Little Rock Mayor Mark Stodola announced Thursday that the city will not submit a bid to be home to Amazon's second North American headquarters. Instead, it has used the occasion to launch a promotional campaign called "Love, Little Rock."
The campaign will be run by the Little Rock Regional Chamber. Jay Chesshir, the chamber's president and CEO, joined Stodola for Thursday's announcement at the Little Rock Technology Park.
The campaign began with a full-page advertisement placed in Thursday's Washington Post, which is owned by Amazon CEO Jeff Bezos. The ad was written in the style of a break-up letter, with Little Rock telling Amazon that, although the city didn't meet some of Amazon's requirements for a headquarters, it would be a good fit for other businesses.
More: Read the full letter here.
The ad was punctuated by an aerial banner that Chesshir said would fly over Amazon's Seattle headquarters today. It reads, "Hey Amazon, it's not you, it's us."
"We did some pretty smart thinking about this, ultimately, in terms of our desire to compete," Stodola said. "And this is what it's all about, competing and letting the rest of the world know what a great place Little Rock is and that the people who come here truly do love Little Rock. It's a place to grow not only families but to grow companies, and we certainly have a reputation for that as well. So we've got to publicize this reputation, and that's what this is all about."
Chesshir declined to disclose how much the Post ad cost, but said the campaign didn't pay full price. He also said the "Love, Little Rock" campaign would be permanent and cost "hundreds of thousands of dollars" over several years, though he didn't have an estimated annual budget to share with reporters Thursday.
Chesshir said the "Love, Little Rock" campaign was put together in nine days, after the mayor called several meetings of economic development professionals to discuss the city's Amazon bid. Stodola announced in a Sept. 12 Facebook post that the city would apply for the Amazon headquarters.
"The City along with our economic development team at the Chamber and AEDC have received the RFP and will be preparing our submission," Stodola wrote. "Amazon is looking for strong local and regional talent in software and related fields and is particularly interested in entrepreneurs who are seizing the opportunity of the digital economy! Some of their requirements are challenging but I think our talent pool is deep with The Venture Center, the Tech Park, the Innovation Hub, Acxiom and Merkle and the UofA Little Rock's Emerging Analytics Center all located here in central Arkansas."
The online retail giant had announced in early September that it was seeking a site for a $5 billion complex that would employ up to 50,000 people. The company already has a headquarters in Seattle but is running out of space.
"We expect HQ2 to be a full equal to our Seattle headquarters," Amazon CEO Jeff Bezos said in a statement. "Amazon HQ2 will bring billions of dollars in up-front and ongoing investments, and tens of thousands of high-paying jobs. We're excited to find a second home."

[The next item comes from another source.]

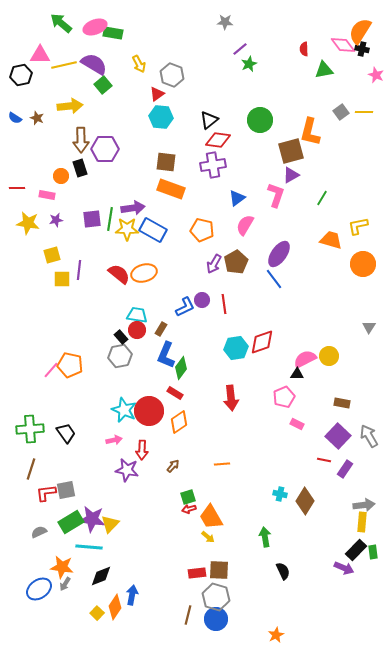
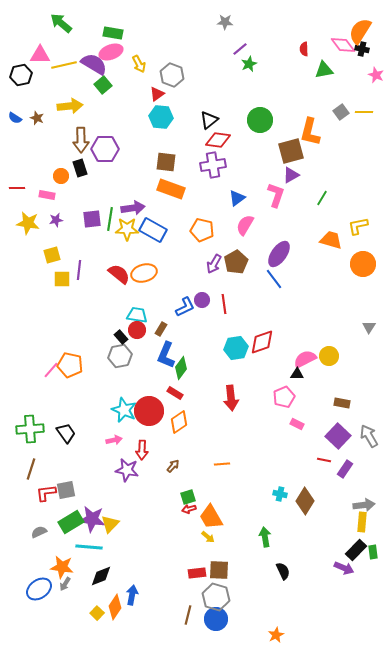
pink ellipse at (95, 27): moved 16 px right, 25 px down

The announcement sent major U.S. cities scrambling to prepare their own proposals by Thursday's deadline. Little Rock had been seen as a longshot for the project; Amazon's criteria for the site included a metropolitan area of at least a million people, a large population of technology-skilled workers and close proximity to an international airport.
Chesshir said it was recognition of those shortcomings that led to the "Love, Little Rock" campaign.
"We're sitting around in a room, talking about all the reasons why we don't quite fit this project, when a guy by the name of Jonathan Semans with CDI Contractors said, 'Hey, what about going the opposite route? What about talking about what we do fit for?'" Chesshir said.
"And that literally led to the genesis of this campaign. So, today, while we may be the only city in America saying in a very nice way 'No thank you' to Amazon, instead we're having some fun with this on the national stage ..."
Little Rock advertising agency Stone Ward donated its services to get the "Love, Little Rock" campaign off the ground, Chesshir said. Aristotle Inc. of Little Rock also donated its services. The firm built the campaign's website, LoveLittleRock.org, but that work was an add-on to its existing one-year, multifaceted contract to build an economic development website for the chamber, according to co-founder and CEO Marla Johnson.
The campaign includes a video of three locals reading the city's letter to Amazon. The three are Graham Gordy, a writer and producer known for his work on the 2016 film "Quarry"; actress Paige Martin Reynolds, known for her role in the 2007 film "War Eagle, Arkansas"; and D.J. Williams, a former Razorback and co-anchor of KARK 4 Today.
Other elements of the campaign include city business marquees lit up with "Love, Little Rock," billboards donated by local companies and campaign messaging at the Bill and Hillary Clinton National Airport. Stodola also said 75-100 people would be in the campaign's "social media war room" at the Tech Park, sharing reasons to love Little Rock on Twitter and Facebook using the #LoveLittleRock hashtag.
Little Rock isn't the only city to openly spurn Amazon. San Antonio, Texas, told Bezos in an open letter earlier this month that "blindly giving away the farm isn't our style," according to The Associated Press.